> **Required action**:
An exact reproduction of the records is required, with all images left out.

** Records to use follows **

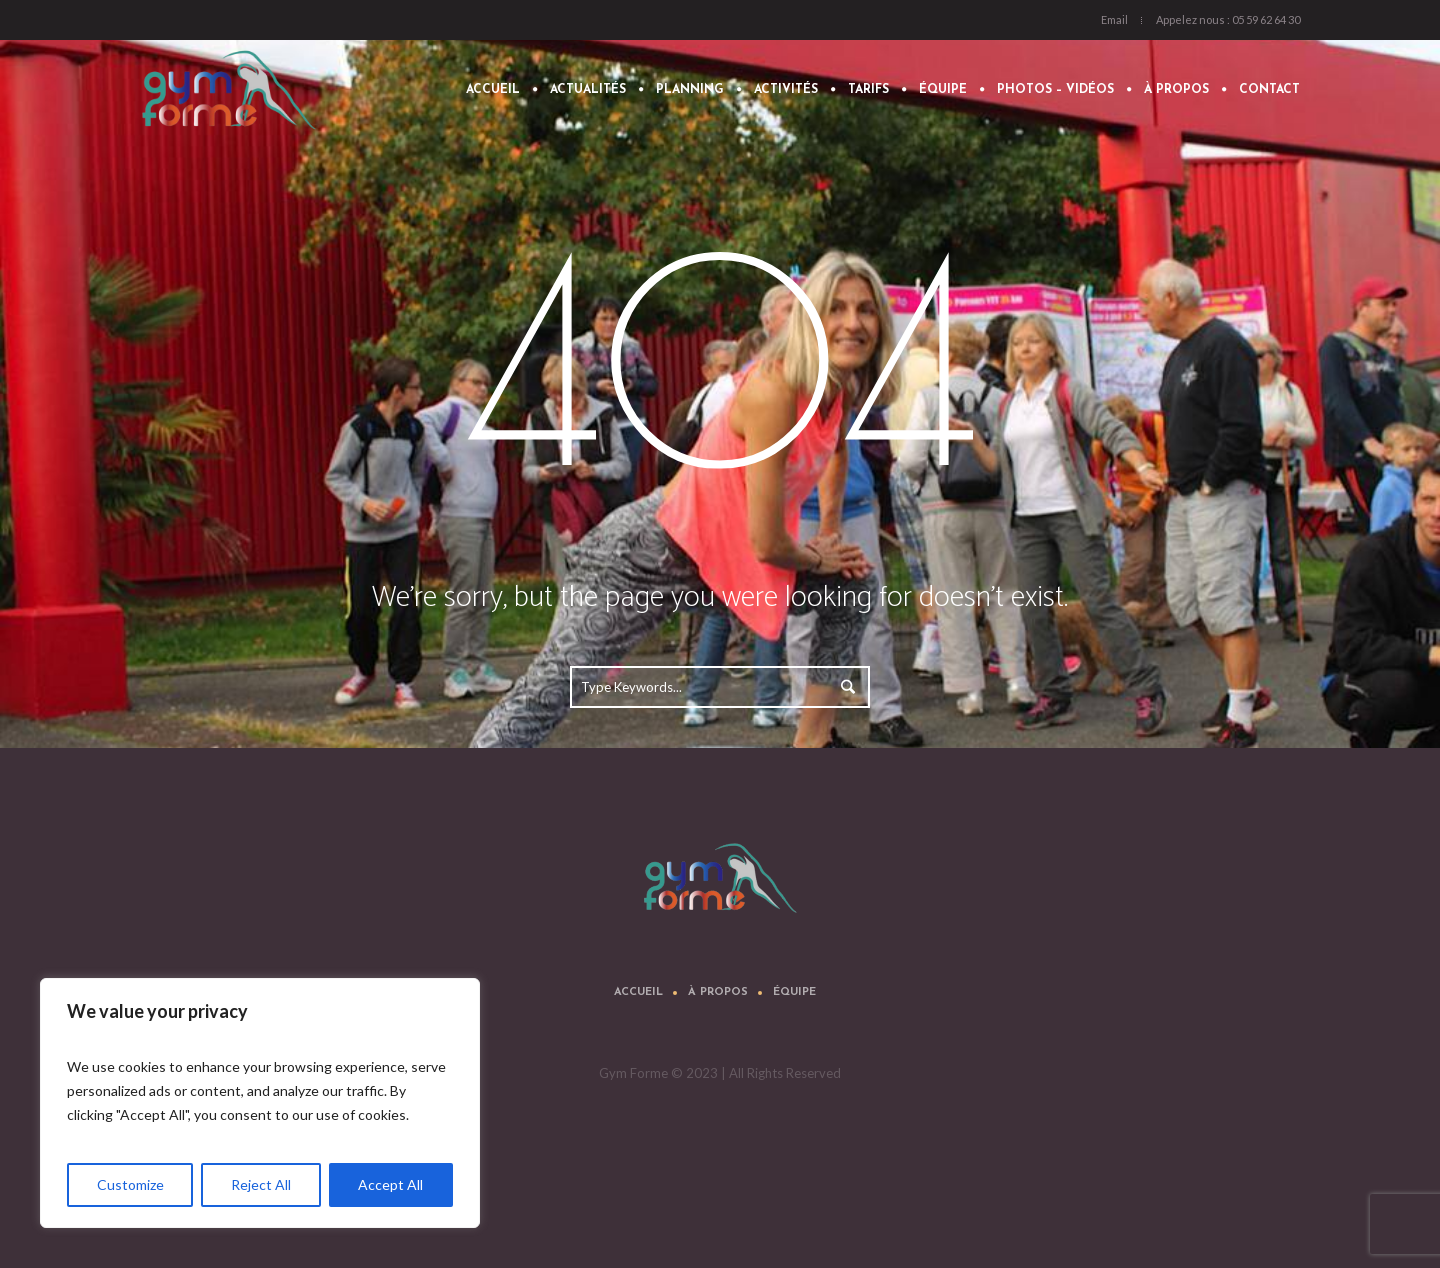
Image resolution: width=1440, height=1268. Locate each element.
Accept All (390, 1184)
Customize (130, 1184)
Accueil (638, 992)
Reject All (261, 1184)
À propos (718, 992)
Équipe (794, 992)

** End of Records to use **

> **Solution to this exercise**:
Image resolution: width=1440, height=1268. Locate each element.
Accept All (390, 1184)
Customize (130, 1184)
Accueil (638, 992)
Reject All (261, 1184)
À propos (718, 992)
Équipe (794, 992)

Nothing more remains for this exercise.